Rethinking the value of the annual exam
By Bonnie Darves
One constant in medical care is the persistent notion of the value of the annual physical. There’s no strong evidence base for the periodic health exam (PHE), as it’s now often called, as a discrete encounter, and no consensus on what it should include. But most patients expect it, and many internists are unwilling to let it go.
The chief cited rationale is that the annual offers a regular opportunity to address risk factors and health or life concerns.
Allan Prochazka, FACP: “For me, tailoring is where it’s at.”
“There’s little evidence that a routine physical exam and a standard 20-30 item chemical panel improve outcomes,” said Allan Goroll, MACP, a professor of medicine at Harvard Medical School and practicing general internist. “However, there is substantial evidence that checking for and treating cardiovascular risk factors, preventable or curable cancers, STDs, depression and substance abuse are all evidence-based, high-value activities.”
Many studies confirm the value of tobacco and obesity counseling and the importance of blood pressure checks in disease prevention.
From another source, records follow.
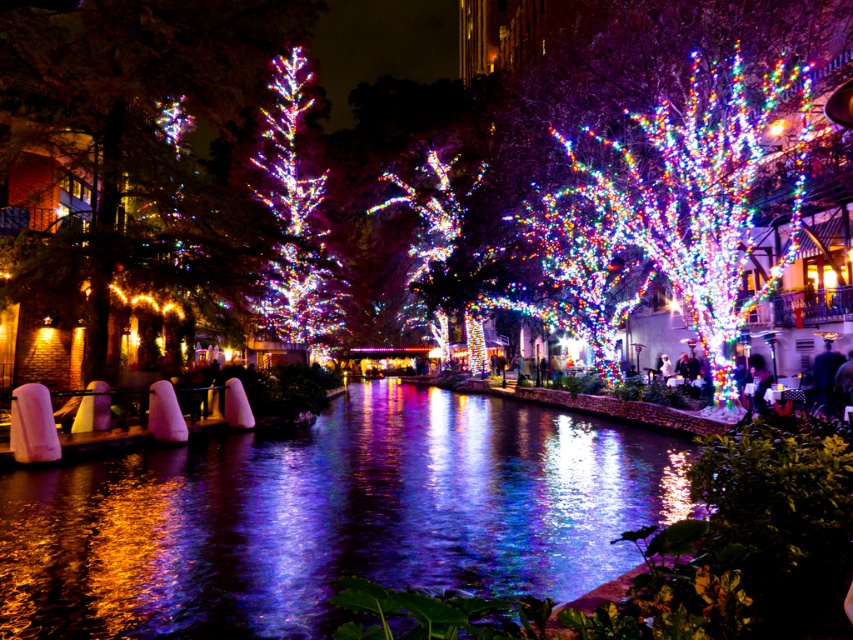 Question: Among these points, which one is farthest from the camera?

Choices:
 (A) (381, 563)
 (B) (728, 193)

Answer: (B)

Question: Is the position of glossy concrete river at center more distant than that of colorful lights at center?

Choices:
 (A) no
 (B) yes

Answer: (A)

Question: Is colorful lights at center smaller than iridescent glass tree at center?

Choices:
 (A) yes
 (B) no

Answer: (A)

Question: Does glossy concrete river at center appear over iridescent glass tree at center?

Choices:
 (A) no
 (B) yes

Answer: (A)

Question: Which object is positioned farthest from the iridescent glass tree at center?

Choices:
 (A) glossy concrete river at center
 (B) colorful lights at center

Answer: (B)

Question: Which point is farther from the camera taking this photo?

Choices:
 (A) (761, 109)
 (B) (308, 182)
 (C) (526, 410)

Answer: (B) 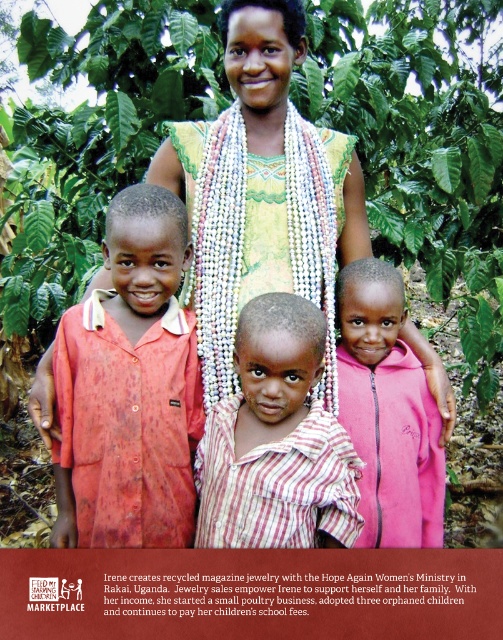 Question: Can you confirm if pink fleece jacket at lower right is positioned below yellow-green woven fabric at center?

Choices:
 (A) yes
 (B) no

Answer: (A)

Question: Which of the following is the farthest from the observer?

Choices:
 (A) (248, 93)
 (B) (267, 474)
 (C) (128, 237)

Answer: (A)

Question: Is pink fleece jacket at lower right to the right of yellow-green woven fabric at center from the viewer's perspective?

Choices:
 (A) no
 (B) yes

Answer: (B)

Question: Is matte red shirt at center bigger than pink fleece jacket at lower right?

Choices:
 (A) yes
 (B) no

Answer: (A)

Question: Which of the following is the closest to the observer?

Choices:
 (A) (279, 83)
 (B) (397, 525)
 (C) (142, 308)

Answer: (C)

Question: Among these points, which one is farthest from the camera?

Choices:
 (A) click(x=280, y=481)
 (B) click(x=255, y=90)

Answer: (B) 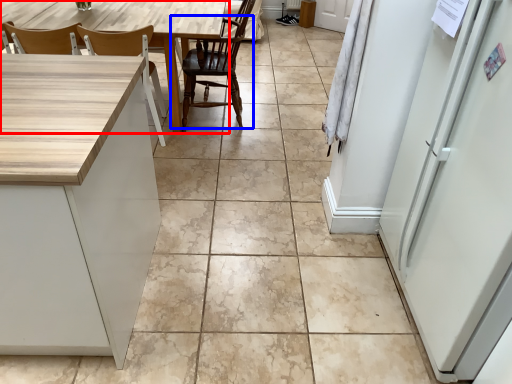 Question: Among these objects, which one is nearest to the camera, table (highlighted by a red box) or chair (highlighted by a blue box)?

Choices:
 (A) table
 (B) chair

Answer: (A) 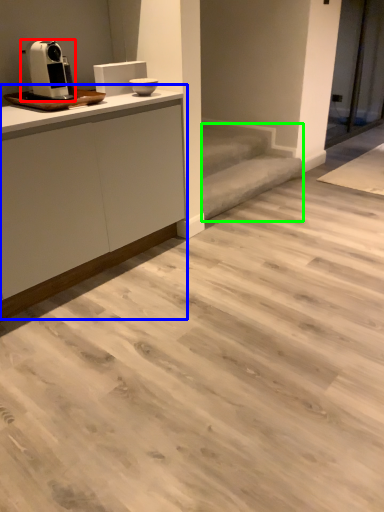 Question: Which is nearer to the home appliance (highlighted by a red box)? cabinetry (highlighted by a blue box) or stair (highlighted by a green box).

Choices:
 (A) cabinetry
 (B) stair

Answer: (A) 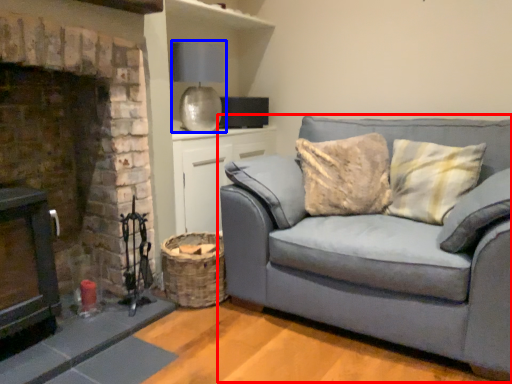 Question: Which of the following is the closest to the observer, studio couch (highlighted by a red box) or lamp (highlighted by a blue box)?

Choices:
 (A) studio couch
 (B) lamp

Answer: (A) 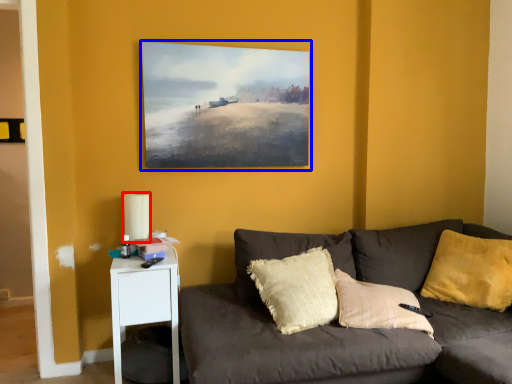 Question: Which object is further to the camera taking this photo, lamp (highlighted by a red box) or picture frame (highlighted by a blue box)?

Choices:
 (A) lamp
 (B) picture frame

Answer: (B) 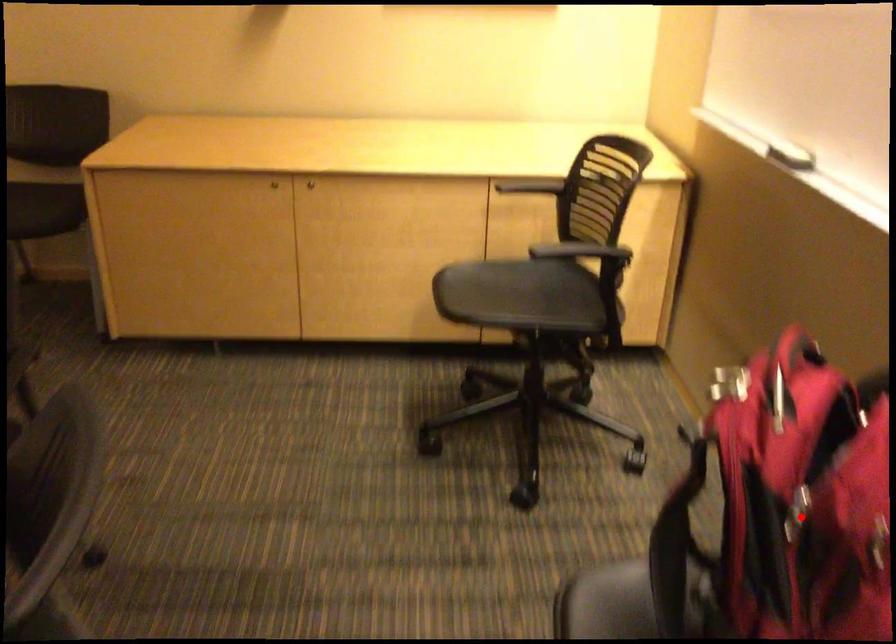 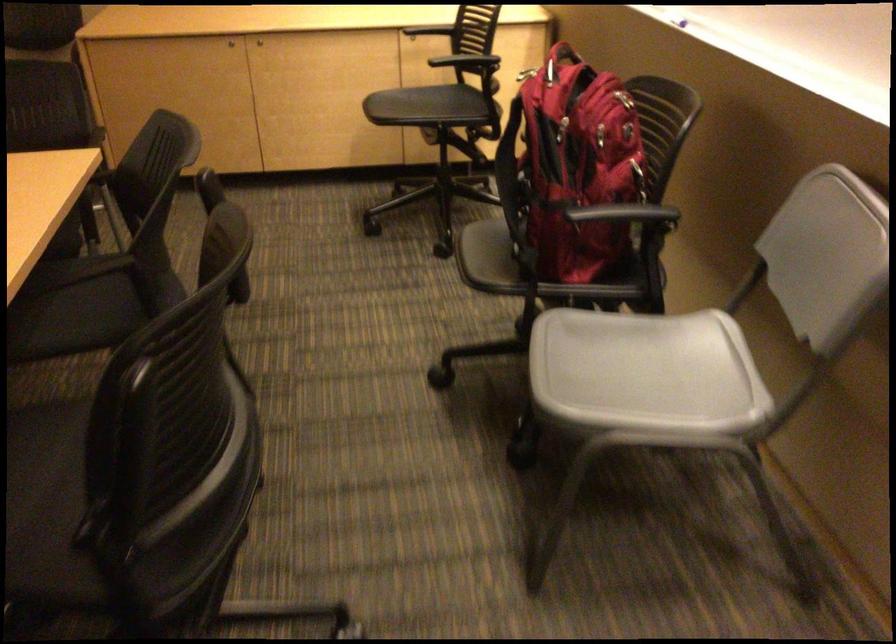 Question: I am providing you with two images of the same scene from different viewpoints. A red point is marked on the first image. At the location where the point appears in image 1, is it still visible in image 2?

Choices:
 (A) Yes
 (B) No

Answer: (A) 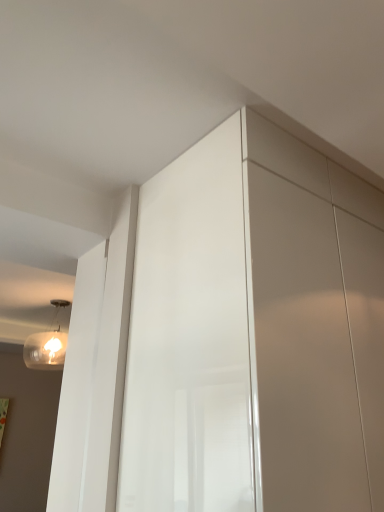 This screenshot has width=384, height=512. I want to click on glossy white dresser at center, so click(231, 338).

Image resolution: width=384 pixels, height=512 pixels. What do you see at coordinates (231, 338) in the screenshot? I see `glossy white dresser at center` at bounding box center [231, 338].

Image resolution: width=384 pixels, height=512 pixels. Find the location of `translucent glass light fixture at upper left`. translucent glass light fixture at upper left is located at coordinates (45, 350).

What do you see at coordinates (45, 350) in the screenshot? The height and width of the screenshot is (512, 384). I see `translucent glass light fixture at upper left` at bounding box center [45, 350].

In order to face translucent glass light fixture at upper left, should I rotate leftwards or rightwards?

Rotate left and turn 19.462 degrees.

Locate an element on the screen. The width and height of the screenshot is (384, 512). glossy white dresser at center is located at coordinates (231, 338).

Looking at this image, is glossy white dresser at center to the right of translucent glass light fixture at upper left from the viewer's perspective?

Indeed, glossy white dresser at center is positioned on the right side of translucent glass light fixture at upper left.

Which object is further away from the camera taking this photo, glossy white dresser at center or translucent glass light fixture at upper left?

translucent glass light fixture at upper left is more distant.

Does point (317, 356) lie in front of point (26, 346)?

Yes, point (317, 356) is closer to viewer.

From the image's perspective, is glossy white dresser at center located above or below translucent glass light fixture at upper left?

glossy white dresser at center is above translucent glass light fixture at upper left.

From a real-world perspective, is glossy white dresser at center located higher than translucent glass light fixture at upper left?

Incorrect, from a real-world perspective, glossy white dresser at center is lower than translucent glass light fixture at upper left.

In terms of width, does glossy white dresser at center look wider or thinner when compared to translucent glass light fixture at upper left?

Considering their sizes, glossy white dresser at center looks broader than translucent glass light fixture at upper left.

Between glossy white dresser at center and translucent glass light fixture at upper left, which one has more height?

With more height is glossy white dresser at center.

Between glossy white dresser at center and translucent glass light fixture at upper left, which one has larger size?

Bigger between the two is glossy white dresser at center.

Is translucent glass light fixture at upper left inside glossy white dresser at center?

No, translucent glass light fixture at upper left is not inside glossy white dresser at center.

Does glossy white dresser at center touch translucent glass light fixture at upper left?

No, glossy white dresser at center is not with translucent glass light fixture at upper left.

Is glossy white dresser at center facing towards translucent glass light fixture at upper left?

No, glossy white dresser at center is not facing towards translucent glass light fixture at upper left.

From the picture: Can you tell me how much glossy white dresser at center and translucent glass light fixture at upper left differ in facing direction?

glossy white dresser at center and translucent glass light fixture at upper left are facing 172 degrees away from each other.

Where is `light fixture below the glossy white dresser at center (from the image's perspective)`? The height and width of the screenshot is (512, 384). light fixture below the glossy white dresser at center (from the image's perspective) is located at coordinates (45, 350).

Does translucent glass light fixture at upper left appear on the right side of glossy white dresser at center?

Incorrect, translucent glass light fixture at upper left is not on the right side of glossy white dresser at center.

Does translucent glass light fixture at upper left come in front of glossy white dresser at center?

No.

Is point (46, 348) closer to camera compared to point (146, 506)?

No, (46, 348) is behind (146, 506).

In the scene shown: From the image's perspective, who appears lower, translucent glass light fixture at upper left or glossy white dresser at center?

translucent glass light fixture at upper left appears lower in the image.

From a real-world perspective, is translucent glass light fixture at upper left positioned above or below glossy white dresser at center?

translucent glass light fixture at upper left is above glossy white dresser at center.

Looking at their sizes, would you say translucent glass light fixture at upper left is wider or thinner than glossy white dresser at center?

In the image, translucent glass light fixture at upper left appears to be more narrow than glossy white dresser at center.

In terms of height, does translucent glass light fixture at upper left look taller or shorter compared to glossy white dresser at center?

Considering their sizes, translucent glass light fixture at upper left has less height than glossy white dresser at center.

Is translucent glass light fixture at upper left bigger or smaller than glossy white dresser at center?

translucent glass light fixture at upper left is smaller than glossy white dresser at center.

Is translucent glass light fixture at upper left situated inside glossy white dresser at center or outside?

translucent glass light fixture at upper left cannot be found inside glossy white dresser at center.

Are translucent glass light fixture at upper left and glossy white dresser at center far apart?

translucent glass light fixture at upper left is far away from glossy white dresser at center.

Is translucent glass light fixture at upper left aimed at glossy white dresser at center?

No, translucent glass light fixture at upper left is not oriented towards glossy white dresser at center.

How different are the orientations of translucent glass light fixture at upper left and glossy white dresser at center in degrees?

The facing directions of translucent glass light fixture at upper left and glossy white dresser at center are 172 degrees apart.

Measure the distance from translucent glass light fixture at upper left to glossy white dresser at center.

translucent glass light fixture at upper left and glossy white dresser at center are 3.07 meters apart from each other.

Identify the location of dresser directly beneath the translucent glass light fixture at upper left (from a real-world perspective). The image size is (384, 512). (231, 338).

Locate an element on the screen. dresser that is in front of the translucent glass light fixture at upper left is located at coordinates (231, 338).

Identify the location of light fixture on the left of glossy white dresser at center. The image size is (384, 512). (45, 350). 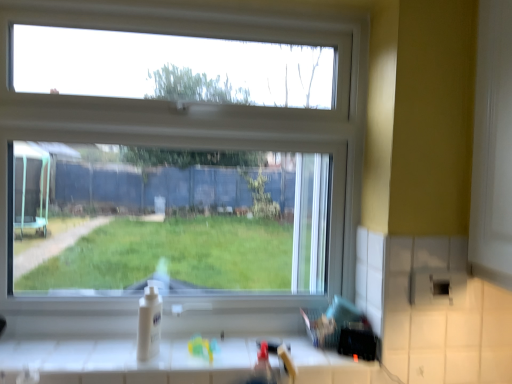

Given the obesity epidemic, few internists would quibble with the U.S. Preventive Services Task Force (USPSTF) recommendation that adults should be screened at least every five years for high cholesterol, and more frequently if cardiac disease or risk factors exist. The PHE offers a chance to tackle these issues with patients.
“Many patients wish for tests and think that’s what a physical actually means. And many physicians think that the traditional annual is necessary and of proven value.”
“The PHE’s value lies in its provision of opportunities for patients and physicians to address needed recommended prevention interventions in a given visit,” said Ebony Boulware, MD, associate professor of medicine and epidemiology at Johns Hopkins School of Medicine and lead author of a February 2007 Annals of Internal Medicine review on the PHE. “Because patients show up for that visit, internists may be more likely to ensure they’ve received all of the needed recommended screenings for that year.”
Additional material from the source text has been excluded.